What are Nature-Based Solutions (NBS)? The International Union for Conservation of Nature (IUCN) defines them as actions to protect, sustainably manage, and restore natural or modified ecosystems. These actions address societal challenges effectively and adaptively, and simultaneously provide human well-being and biodiversity benefits with common societal challenges. Another perspective of NBS is solutions that use ecological and environmental services to address contemporary environmental, social and economic challenges.

NBS are definitely being understood well beyond greenery or only biotic nature. There are strong relations with topics such as liveability, social cohesion and human activities, and urban planning, architecture and design as key disciplines. Thus, beside green and blue (water) infrastructure as currently the most often addressed manifestation of NBS in cities, REAL CORP 2023 suggests to reflect also on the physical processes and materials (abiotic nature) as inevitable parts of nature. These can bes seen in connection with parameters of urban planning, such as morphology, land use, availability of space for (land) use occupancy etc. These physical world processes are also part of nature, especially as the properties of locations and sites that may well dictate their further development as well as the selection of suitable NBS for implementation at these specific locations.

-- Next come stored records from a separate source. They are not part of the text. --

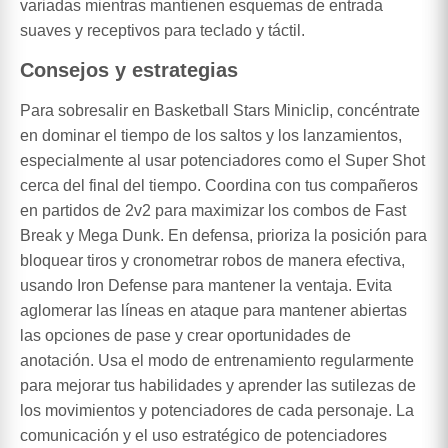
variadas mientras mantienen esquemas de entrada
suaves y receptivos para teclado y táctil.
Consejos y estrategias
Para sobresalir en Basketball Stars Miniclip, concéntrate
en dominar el tiempo de los saltos y los lanzamientos,
especialmente al usar potenciadores como el Super Shot
cerca del final del tiempo. Coordina con tus compañeros
en partidos de 2v2 para maximizar los combos de Fast
Break y Mega Dunk. En defensa, prioriza la posición para
bloquear tiros y cronometrar robos de manera efectiva,
usando Iron Defense para mantener la ventaja. Evita
aglomerar las líneas en ataque para mantener abiertas
las opciones de pase y crear oportunidades de
anotación. Usa el modo de entrenamiento regularmente
para mejorar tus habilidades y aprender las sutilezas de
los movimientos y potenciadores de cada personaje. La
comunicación y el uso estratégico de potenciadores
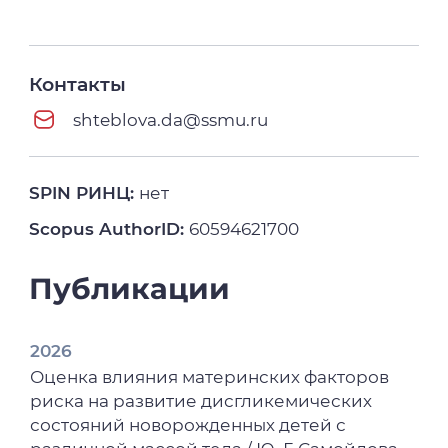
Контакты
shteblova.da@ssmu.ru
SPIN РИНЦ:
нет
Scopus AuthorID:
60594621700
Публикации
2026
Оценка влияния материнских факторов
риска на развитие дисгликемических
состояний новорожденных детей с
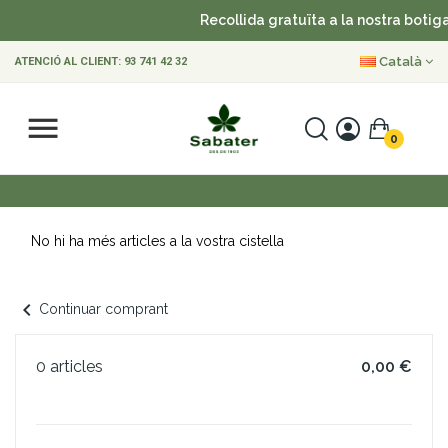
Recollida gratuïta a la nostra botiga
Català
ATENCIÓ AL CLIENT:
93 741 42 32
0
No hi ha més articles a la vostra cistella
chevron_left
Continuar comprant
0 articles
0,00 €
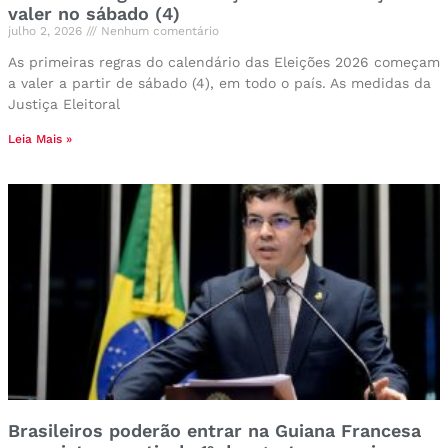
valer no sábado (4)
julho 2, 2026
Nenhum comentário
As primeiras regras do calendário das Eleições 2026 começam
a valer a partir de sábado (4), em todo o país. As medidas da
Justiça Eleitoral
Leia Mais »
Brasileiros poderão entrar na Guiana Francesa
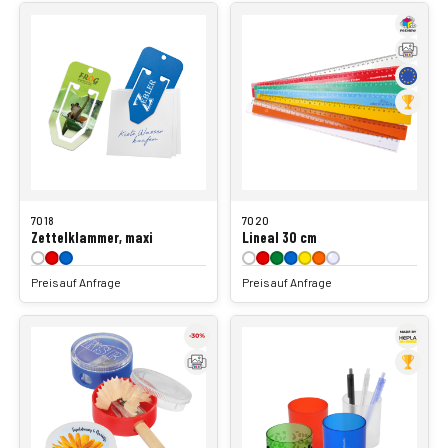
7018
7020
Zettelklammer, maxi
Lineal 30 cm
Preis auf Anfrage
Preis auf Anfrage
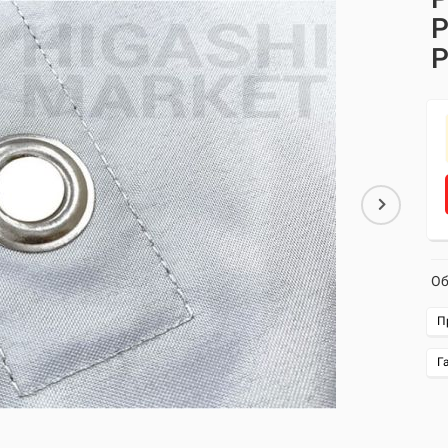
P
P
Об
П
Г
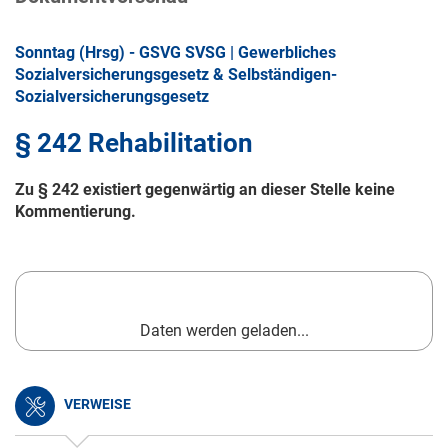
Sonntag (Hrsg) - GSVG SVSG | Gewerbliches
Sozialversicherungsgesetz & Selbständigen-
Sozialversicherungsgesetz
§ 242 Rehabilitation
Zu § 242 existiert gegenwärtig an dieser Stelle keine
Kommentierung.
Daten werden geladen...
VERWEISE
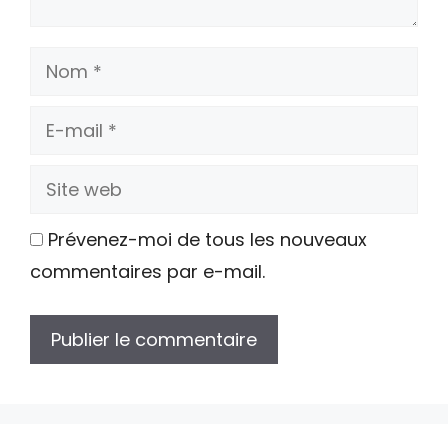
Nom
E-
mail
Site
web
Prévenez-moi de tous les nouveaux
commentaires par e-mail.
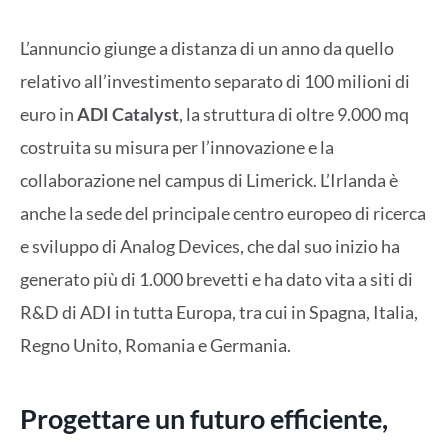
L’annuncio giunge a distanza di un anno da quello
relativo all’investimento separato di 100 milioni di
euro in
ADI Catalyst
, la struttura di oltre 9.000 mq
costruita su misura per l’innovazione e la
collaborazione nel campus di Limerick. L’Irlanda è
anche la sede del principale centro europeo di ricerca
e sviluppo di Analog Devices, che dal suo inizio ha
generato più di 1.000 brevetti e ha dato vita a siti di
R&D di ADI in tutta Europa, tra cui in Spagna, Italia,
Regno Unito, Romania e Germania.
Progettare un futuro efficiente,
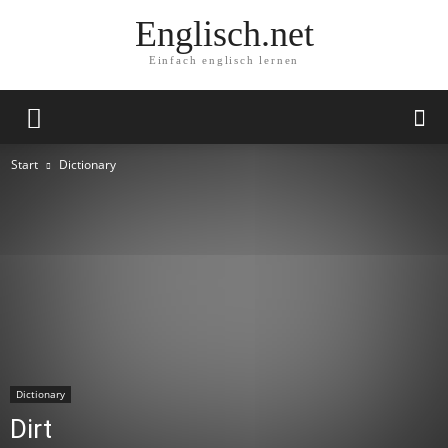
Englisch.net
Einfach englisch lernen
Start
Dictionary
Dictionary
Dirt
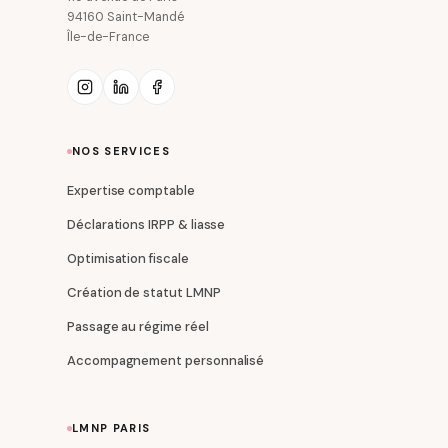
94160 Saint-Mandé
Île-de-France
NOS SERVICES
Expertise comptable
Déclarations IRPP & liasse
Optimisation fiscale
Création de statut LMNP
Passage au régime réel
Accompagnement personnalisé
LMNP PARIS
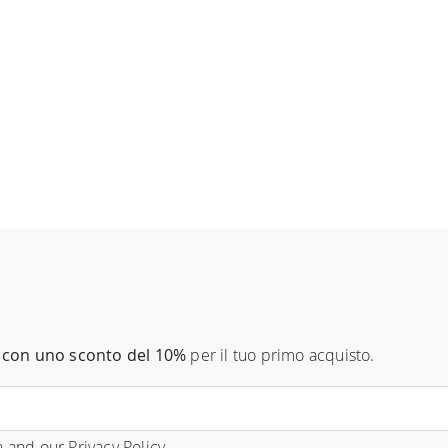
con uno sconto del 10%
per il tuo primo acquisto.
n
and our
Privacy Policy
.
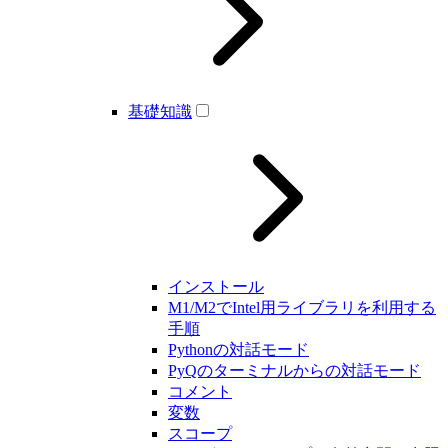
基礎知識
インストール
M1/M2でIntel用ライブラリを利用する
手順
Pythonの対話モード
PyQのターミナルからの対話モード
コメント
変数
スコープ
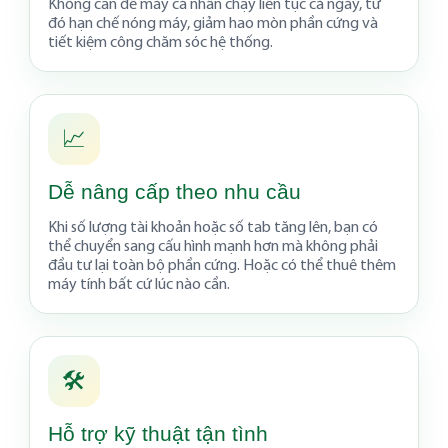
Không cần để máy cá nhân chạy liên tục cả ngày, từ
đó hạn chế nóng máy, giảm hao mòn phần cứng và
tiết kiệm công chăm sóc hệ thống.
📈
Dễ nâng cấp theo nhu cầu
Khi số lượng tài khoản hoặc số tab tăng lên, bạn có
thể chuyển sang cấu hình mạnh hơn mà không phải
đầu tư lại toàn bộ phần cứng. Hoặc có thể thuê thêm
máy tính bất cứ lúc nào cần.
🛠️
Hỗ trợ kỹ thuật tận tình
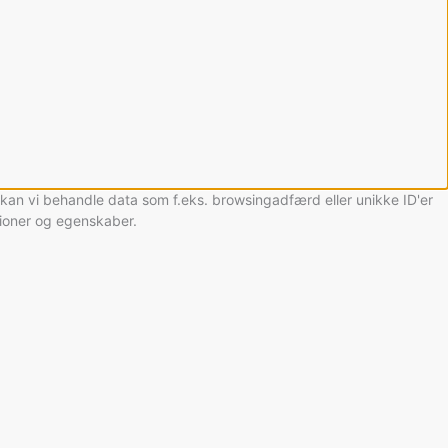
, kan vi behandle data som f.eks. browsingadfærd eller unikke ID'er
tioner og egenskaber.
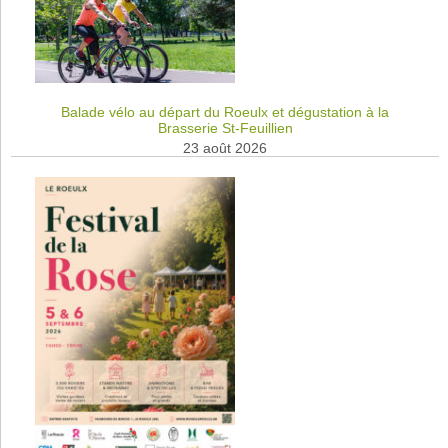
Balade vélo au départ du Roeulx et dégustation à la
Brasserie St-Feuillien
23 août 2026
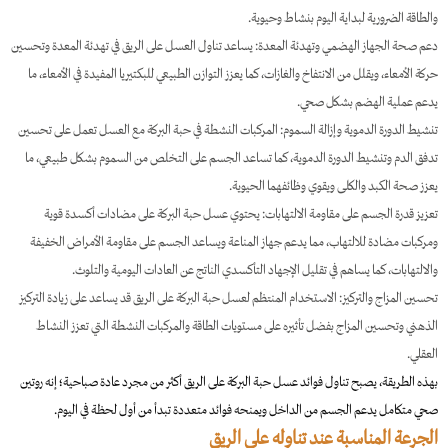
والطاقة الضرورية لبداية اليوم بنشاط وحيوية.
دعم صحة الجهاز الهضمي وتهدئة المعدة: يساعد تناول العسل على الريق في تهدئة المعدة وتحسين
حركة الأمعاء، ويقلل من الانتفاخ والغازات، كما يعزز التوازن الطبيعي للبكتيريا المفيدة في الأمعاء، ما
يدعم عملية الهضم بشكل صحي.
تنشيط الدورة الدموية وإزالة السموم: المركبات النشطة في حبة البركة مع العسل تعمل على تحسين
تدفق الدم وتنشيط الدورة الدموية، كما تساعد الجسم على التخلص من السموم بشكل طبيعي، ما
يعزز صحة الكبد والكلى ويقوي وظائفهما الحيوية.
تعزيز قدرة الجسم على مقاومة الالتهابات: يحتوي عسل حبة البركة على مضادات أكسدة قوية
ومركبات مضادة للالتهاب، مما يدعم جهاز المناعة ويساعد الجسم على مقاومة الأمراض الخفيفة
والالتهابات، كما يساهم في تقليل الإجهاد التأكسدي الناتج عن العادات اليومية والتلوث.
تحسين المزاج والتركيز: الاستخدام المنتظم لعسل حبة البركة على الريق قد يساعد على زيادة التركيز
الذهني وتحسين المزاج بفضل تأثيره على مستويات الطاقة والمركبات النشطة التي تعزز النشاط
العقلي.
بهذه الطريقة، يصبح تناول فوائد عسل حبة البركة على الريق أكثر من مجرد عادة صباحية؛ إنه روتين
صحي متكامل يدعم الجسم من الداخل ويمنحه فوائد متعددة تبدأ من أول لحظة في اليوم.
الجرعة المناسبة عند تناوله على الريق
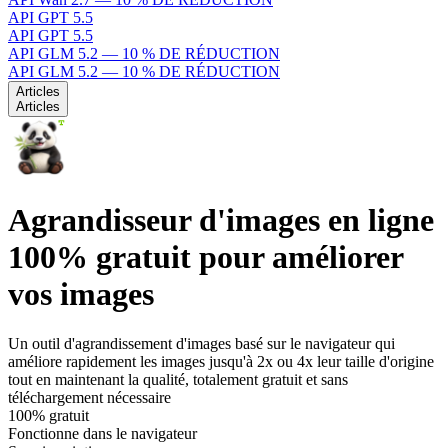
API GPT 5.5
API GPT 5.5
API GLM 5.2 — 10 % DE RÉDUCTION
API GLM 5.2 — 10 % DE RÉDUCTION
Articles
Articles
Agrandisseur d'images en ligne
100% gratuit pour améliorer
vos images
Un outil d'agrandissement d'images basé sur le navigateur qui
améliore rapidement les images jusqu'à 2x ou 4x leur taille d'origine
tout en maintenant la qualité, totalement gratuit et sans
téléchargement nécessaire
100% gratuit
Fonctionne dans le navigateur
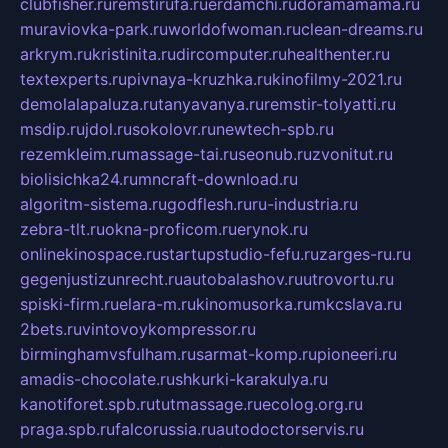
clubfisher.ru
remstirufa.ru
erdamchi.ru
doramamama.ru
muraviovka-park.ru
worldofwoman.ru
clean-dreams.ru
arkrym.ru
kristinita.ru
dircomputer.ru
healthenter.ru
textexperts.ru
pivnaya-kruzhka.ru
kinofilmy-2021.ru
demolalapaluza.ru
tanyavanya.ru
remstir-tolyatti.ru
msdip.ru
jdol.ru
sokolovr.ru
newtech-spb.ru
rezemkleim.ru
massage-tai.ru
seonub.ru
zvonitut.ru
biolisichka24.ru
mncraft-download.ru
algoritm-sistema.ru
godflesh.ru
ru-industria.ru
zebra-tlt.ru
okna-proficom.ru
erynok.ru
onlinekinospace.ru
startupstudio-fefu.ru
zarges-ru.ru
gegenjustizunrecht.ru
autobalashov.ru
utrovortu.ru
spiski-firm.ru
elara-m.ru
kinomusorka.ru
mkcslava.ru
2bets.ru
vintovoykompressor.ru
birminghamvsfulham.ru
sarmat-komp.ru
pioneeri.ru
amadis-chocolate.ru
shkurki-karakulya.ru
kanotiforet.spb.ru
tutmassage.ru
ecolog.org.ru
praga.spb.ru
falcorussia.ru
autodoctorservis.ru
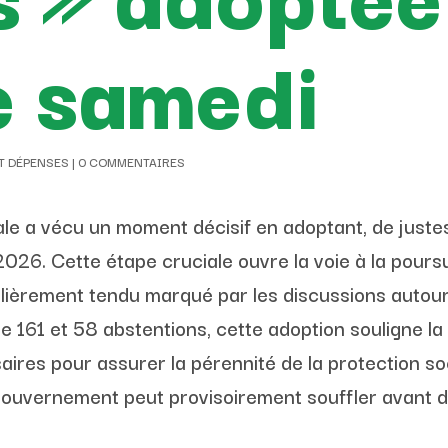
e samedi
T DÉPENSES
|
0 COMMENTAIRES
le a vécu un moment décisif en adoptant, de justes
2026. Cette étape cruciale ouvre la voie à la pours
ulièrement tendu marqué par les discussions autour
e 161 et 58 abstentions, cette adoption souligne la 
ires pour assurer la pérennité de la protection so
e gouvernement peut provisoirement souffler avant 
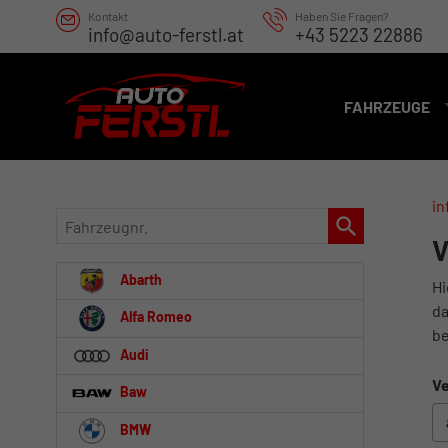
Kontakt
Haben Sie Fragen?
info@auto-ferstl.at
+43 5223 22886
FAHRZEUGE
in
Fahrzeugnr.
V
Abarth
Hi
da
Alfa Romeo
be
Audi
Ve
Baw
BMW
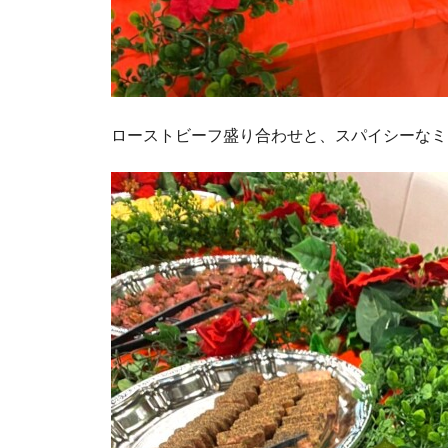
ローストビーフ盛り合わせと、スパイシーなミ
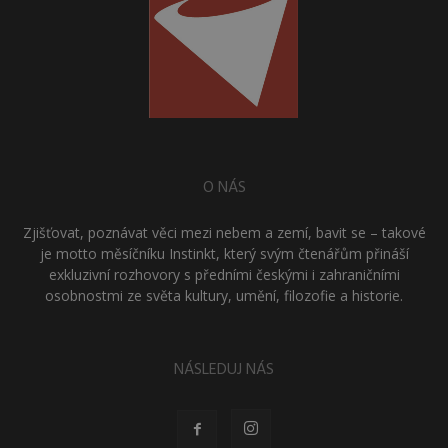
O NÁS
Zjišťovat, poznávat věci mezi nebem a zemí, bavit se – takové
je motto měsíčníku Instinkt, který svým čtenářům přináší
exkluzivní rozhovory s předními českými i zahraničními
osobnostmi ze světa kultury, umění, filozofie a historie.
NÁSLEDUJ NÁS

NBS that directly use natural processes (e. g. natural terrain with high vegetation, which in urban areas is most often associated with a park), especially in dense urban patterns, are generally more difficult to implement due to spatial as well as economic constraints. NBS that may be more appropriate in such situations may come from a set of ideas and proposals that “mimic” nature. Here, it is important to note that nature is made up of both biotic and abiotic components. For example, in terms of reducing the occurrence of heat islands in cities, solutions can be found in the selection of suitable building materials and their appropriate treatment, appropriate physical characteristics of the components of abiotic nature, optimum orientation of buildings and their compositions on the sites, as this can influence the natural ventilation of the rooms (micro scale) or area (macro scale).

Other open questions include ways in which NBS can be addressed in various spatial planning documents and processes and how can the capabilities of NBS be used in effective policy making and implementation.